Leon Cooperman is a lighting rod for the loathed “hedge fund manager” and the vilified “1%”. To some, that means he should be waterboarded before his hanging. To others, he symbolizes the reason that the American financial system was once the envy of the world. Either way, it’s hard to imagine a more politically charged target than Leon Cooperman.
Maybe he is guilty. Maybe he is innocent. But the government wants to destroy him either way. And in the current scheme, there is virtually no limit on what the SEC can say and do to him as part of its “investigation.” I simply can’t overstate the case: The SEC is supposed to be in the fairness and honesty business, not in the win-at-all-costs prosecution business.
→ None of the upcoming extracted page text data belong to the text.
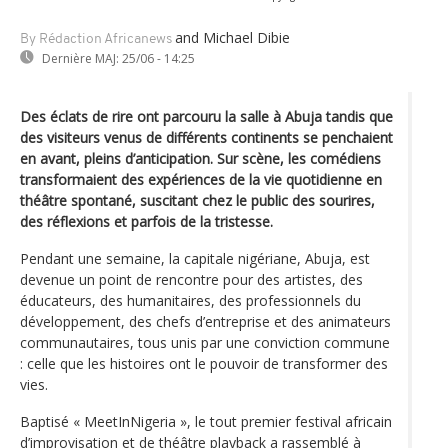
and Michael Dibie
By Rédaction Africanews
Dernière MAJ:
25/06 - 14:25
Des éclats de rire ont parcouru la salle à Abuja tandis que
des visiteurs venus de différents continents se penchaient
en avant, pleins d’anticipation. Sur scène, les comédiens
transformaient des expériences de la vie quotidienne en
théâtre spontané, suscitant chez le public des sourires,
des réflexions et parfois de la tristesse.
Pendant une semaine, la capitale nigériane, Abuja, est
devenue un point de rencontre pour des artistes, des
éducateurs, des humanitaires, des professionnels du
développement, des chefs d’entreprise et des animateurs
communautaires, tous unis par une conviction commune
: celle que les histoires ont le pouvoir de transformer des
vies.
Baptisé « MeetInNigeria », le tout premier festival africain
d’improvisation et de théâtre playback a rassemblé à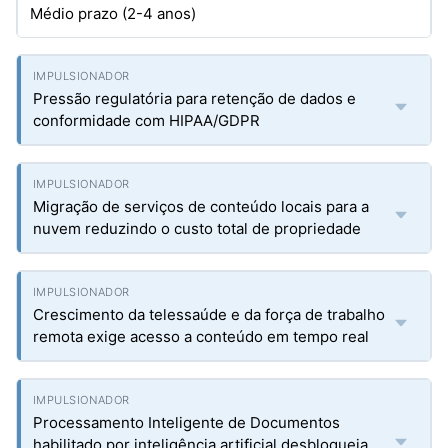
Médio prazo (2-4 anos)
Pressão regulatória para retenção de dados e
conformidade com HIPAA/GDPR
Migração de serviços de conteúdo locais para a
nuvem reduzindo o custo total de propriedade
Crescimento da telessaúde e da força de trabalho
remota exige acesso a conteúdo em tempo real
Processamento Inteligente de Documentos
habilitado por inteligência artificial desbloqueia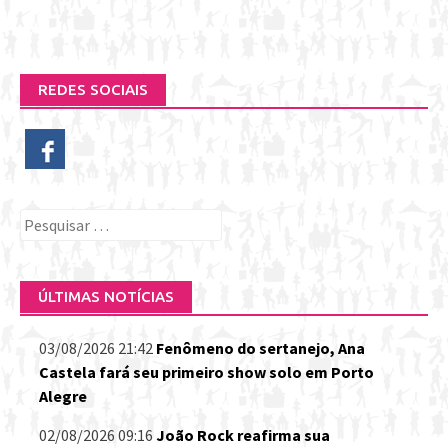
REDES SOCIAIS
Pesquisar
por:
ÚLTIMAS NOTÍCIAS
03/08/2026 21:42
Fenômeno do sertanejo, Ana
Castela fará seu primeiro show solo em Porto
Alegre
02/08/2026 09:16
João Rock reafirma sua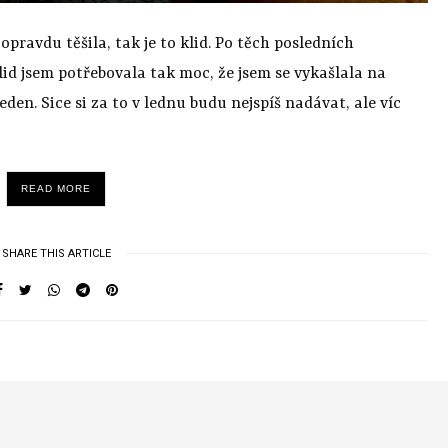
 opravdu těšila, tak je to klid. Po těch posledních
lid jsem potřebovala tak moc, že jsem se vykašlala na
eden. Sice si za to v lednu budu nejspíš nadávat, ale víc
READ MORE
SHARE THIS ARTICLE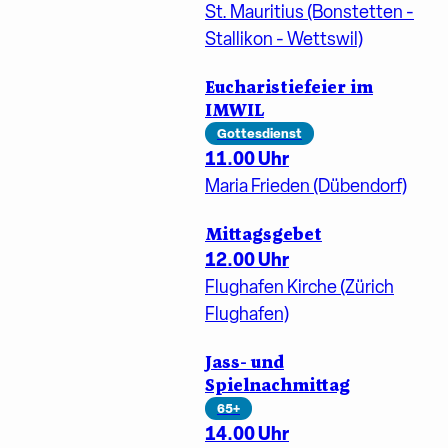
St. Mauritius (Bonstetten -
Stallikon - Wettswil)
Eucharistiefeier im
IMWIL
Gottesdienst
11.00 Uhr
Maria Frieden (Dübendorf)
Mittagsgebet
12.00 Uhr
Flughafen Kirche (Zürich
Flughafen)
Jass- und
Spielnachmittag
65+
14.00 Uhr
The SEC has its own lawyers and its own judges; it handles its own appeals. That basically means that it can do whatever it wants, whenever it wants, to whomever it wants. Most prosecutors have checks and balances that prevent them from using every tactic they can dream up, but not the SEC. (The Justice Department is also involved in this one. We’ll see if it behaves any better. My bet is that he never recovers.)
The whole point of America is that there must be limits on the power of government, especially when it comes to using its power to investigate, prosecute and punish people for alleged wrongdoing.
Remember this: It doesn’t matter whether or not you like Leon Cooperman. Constitutional rights have no meaning if we aren’t willing to extend them to people we don’t like!